1. Al-Mu’awwiqīn الْمُعَوِّقِيْ نَ (al-Aḥzāb/33: 18)
Al-Mu’awwiqīn artinya orang-orang penghalang. Kata al-mu’awwiqīn terambil dari kata ‘awwaqa yang menunjukkan pekerjaan berulang kali, dalam hal ini berulang-ulang kali mencegah dan merintangi atau menghalangi. Kata tersebut digunakan dalam ayat ini menunjukkan kemantapan upaya itu dari pelakunya.
2. al-Aḥzāb اَلْاَحْزَاب (al-Aḥzāb/33: 20)

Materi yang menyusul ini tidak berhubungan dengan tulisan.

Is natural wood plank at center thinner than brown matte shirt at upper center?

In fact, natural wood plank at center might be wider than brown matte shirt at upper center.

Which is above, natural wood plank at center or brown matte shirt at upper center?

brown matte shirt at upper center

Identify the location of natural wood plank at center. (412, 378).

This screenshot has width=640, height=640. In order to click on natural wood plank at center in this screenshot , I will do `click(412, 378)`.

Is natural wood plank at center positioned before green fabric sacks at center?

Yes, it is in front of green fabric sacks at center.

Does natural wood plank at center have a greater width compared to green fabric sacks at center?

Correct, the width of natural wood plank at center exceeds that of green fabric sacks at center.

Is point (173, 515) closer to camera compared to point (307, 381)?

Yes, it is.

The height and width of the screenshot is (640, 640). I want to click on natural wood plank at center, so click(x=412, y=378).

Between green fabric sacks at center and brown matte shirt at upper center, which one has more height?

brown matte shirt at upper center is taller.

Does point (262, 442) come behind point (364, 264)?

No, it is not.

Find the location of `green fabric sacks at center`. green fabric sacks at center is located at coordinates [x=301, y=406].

Kata al-aḥzāb merupakan bentuk jamak dari kata ḥizb, yang artinya golongan atau kelompok. Dengan demikian, al-aḥzāb berarti golongan-golongan atau kelompok-kelompok. Dalam hal ini, kata tersebut digunakan untuk menyebut kelompok-kelompok musuh Islam yang berkoalisi untuk menyerang kaum Muslimin di kota Medinah. Mereka yang bersekutu untuk memerangi umat Islam terdiri dari kaum kafir Mekah, Bani Gaṭafān, Bani Murrah, Bani Asyja’, kelompok Yahudi yang terdiri dari Bani Quraiẓah dan Bani an-Naḍīr. Untuk menahan serangan mereka, atas usul Salmān al-Fārisī, umat Islam kemudian membuat parit (khandaq) di bagian utara kota Medinah, yang diduga kuat akan dijadikan sebagai arah serangan musuh. Oleh karena itu, selain disebut Perang Ahzab (perang melawan pasukan koalisi), peristiwa ini juga dinamakan Perang Khandaq (Perang Parit).

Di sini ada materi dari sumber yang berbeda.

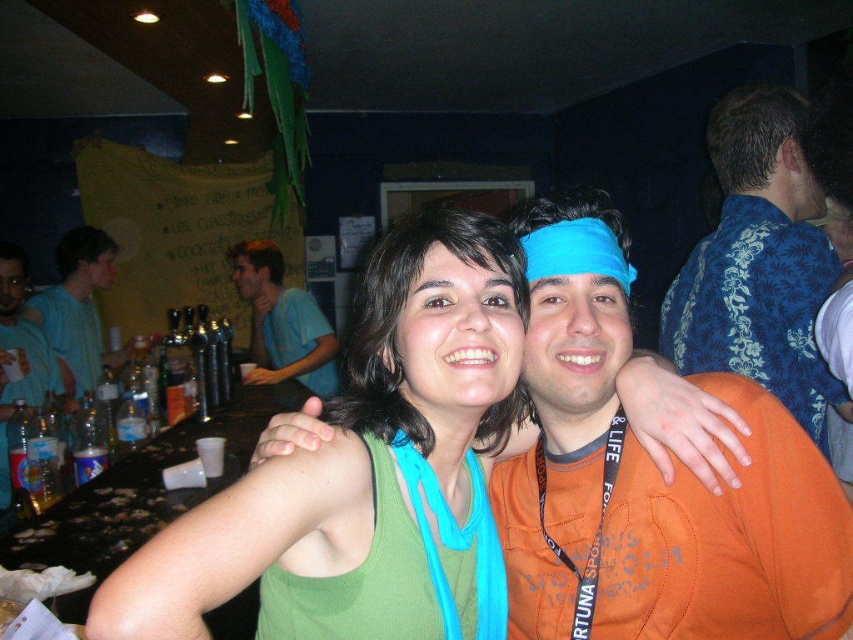 Question: Can you confirm if orange cotton shirt at center is positioned to the right of blue cotton shirt at center?

Choices:
 (A) no
 (B) yes

Answer: (B)

Question: Which object appears farthest from the camera in this image?

Choices:
 (A) orange cotton shirt at center
 (B) black fabric lanyard at upper center

Answer: (B)

Question: Which object is positioned farthest from the blue fabric lanyard at upper center?

Choices:
 (A) matte plastic bottle at left
 (B) matte blue shirt at left

Answer: (B)

Question: Is the position of blue floral shirt at upper right more distant than that of blue fabric lanyard at upper center?

Choices:
 (A) no
 (B) yes

Answer: (B)

Question: Can you confirm if matte blue shirt at left is positioned below black fabric lanyard at upper center?

Choices:
 (A) no
 (B) yes

Answer: (A)

Question: Which object is the farthest from the orange cotton shirt at center?

Choices:
 (A) blue cotton shirt at center
 (B) blue fabric lanyard at upper center

Answer: (A)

Perang Ahzab ini terjadi pada bulan Syawal tahun ke-5 Hijriah. Pada perang ini, Bani Gaṭafān bersama penduduk Nejed dan orang-orang Yahudi dari Bani Quraiẓah dan Bani an-Naḍīr datang dari arah timur melalui lembah, sedang orang kafir Mekah bersama penduduk Tihāmah dan Kinānah serta berbagai suku Arab datang dari arah barat. Kekuatan tentara koalisi jauh lebih besar dari pasukan Muslimin. Oleh karena itu, Rasulullah dan tentaranya hanya bersikap menunggu di sebelah parit yang dalam yang telah mereka gali sebelumnya. Karena terhalang oleh parit ini, pasukan koalisi tidak dapat menyeberanginya. Mereka kemudian mengepung umat Islam, dan ini berlangsung lebih dari sebulan lamanya. Pengepungan ini telah menjadikan umat Islam menderita, namun mereka tetap tabah dan kompak dalam menghadapi musuh. Tidak lama kemudian terjadi perpecahan di kalangan pasukan koalisi, sehingga kekompakan mereka tidak dapat dipertahankan lagi. Selain itu, tiba-tiba terjadi badai topan yang sangat kencang yang mengakibatkan perkemahan mereka tumbang dan porak-poranda. Suasana yang menimbulkan ketakutan dan kepanikan ini memaksa Abū Sufyān sebagai pimpinan tertinggi pasukan koalisi memerintahkan tentaranya untuk mengundurkan diri dan kembali ke Mekah. Dengan mundurnya pasukan sekutu tersebut, selesailah Perang Ahzab ini, dan terlepaslah umat Islam dari kepungan mereka.